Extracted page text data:
◆ ◆ ◆ ◆ ◆ ◆ ◆

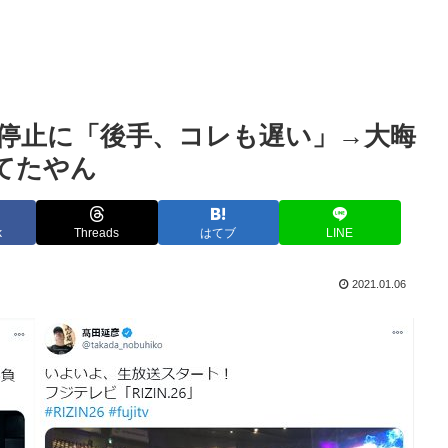
停止に「後手、コレも遅い」→大晦
ってたやん
k
Threads
はてブ
LINE
2021.01.06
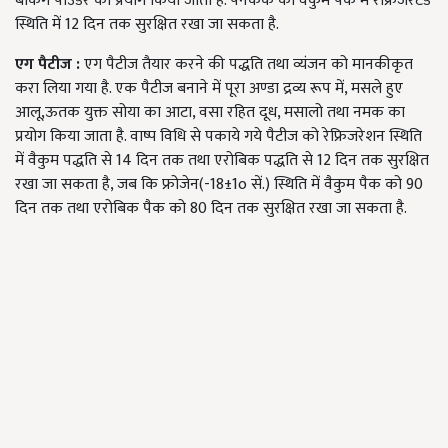
बेकिंग पाउडर का प्रयोग किया जाता है. पेनकेक को वैकुम पैक में रेफ्रिजरेटेड
स्थिति में 12 दिन तक सुरक्षित रखा जा सकता है.
एग पैटीज
:
एग पैटीज तैयार करने की पद्धति तथा व्यंजन को मानकीकृत
करा लिया गया है. एक पैटीज बनाने में पूरा अण्डा द्रव्य रूप में, मसले हुए
आलू,ऊतक युक्त सोया का आटा, वसा रहित दूध, मसालो तथा नमक का
प्रयोग किया जाता है. वाष्प विधि से पकाये गये पैटीज को रेफ्रिजरेशन स्थिति
में वैकुम पद्धति से 14 दिन तक तथा एरोबिक पद्धति से 12 दिन तक सुरक्षित
रखा जा सकता है, जब कि फ्रोजेन(-18±1o सें.) स्थिति में वैकुम पैक को 90
दिन तक तथा एरोबिक पैक को 80 दिन तक सुरक्षित रखा जा सकता है.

◆ ◆ ◆ ◆ ◆ ◆ ◆

What you need to do:
Send back every line above exactly, skipping all pictures.

Answer section:
停止に「後手、コレも遅い」→大晦
ってたやん
k
Threads
はてブ
LINE
2021.01.06
बेकिंग पाउडर का प्रयोग किया जाता है. पेनकेक को वैकुम पैक में रेफ्रिजरेटेड
स्थिति में 12 दिन तक सुरक्षित रखा जा सकता है.
एग पैटीज
:
एग पैटीज तैयार करने की पद्धति तथा व्यंजन को मानकीकृत
करा लिया गया है. एक पैटीज बनाने में पूरा अण्डा द्रव्य रूप में, मसले हुए
आलू,ऊतक युक्त सोया का आटा, वसा रहित दूध, मसालो तथा नमक का
प्रयोग किया जाता है. वाष्प विधि से पकाये गये पैटीज को रेफ्रिजरेशन स्थिति
में वैकुम पद्धति से 14 दिन तक तथा एरोबिक पद्धति से 12 दिन तक सुरक्षित
रखा जा सकता है, जब कि फ्रोजेन(-18±1o सें.) स्थिति में वैकुम पैक को 90
दिन तक तथा एरोबिक पैक को 80 दिन तक सुरक्षित रखा जा सकता है.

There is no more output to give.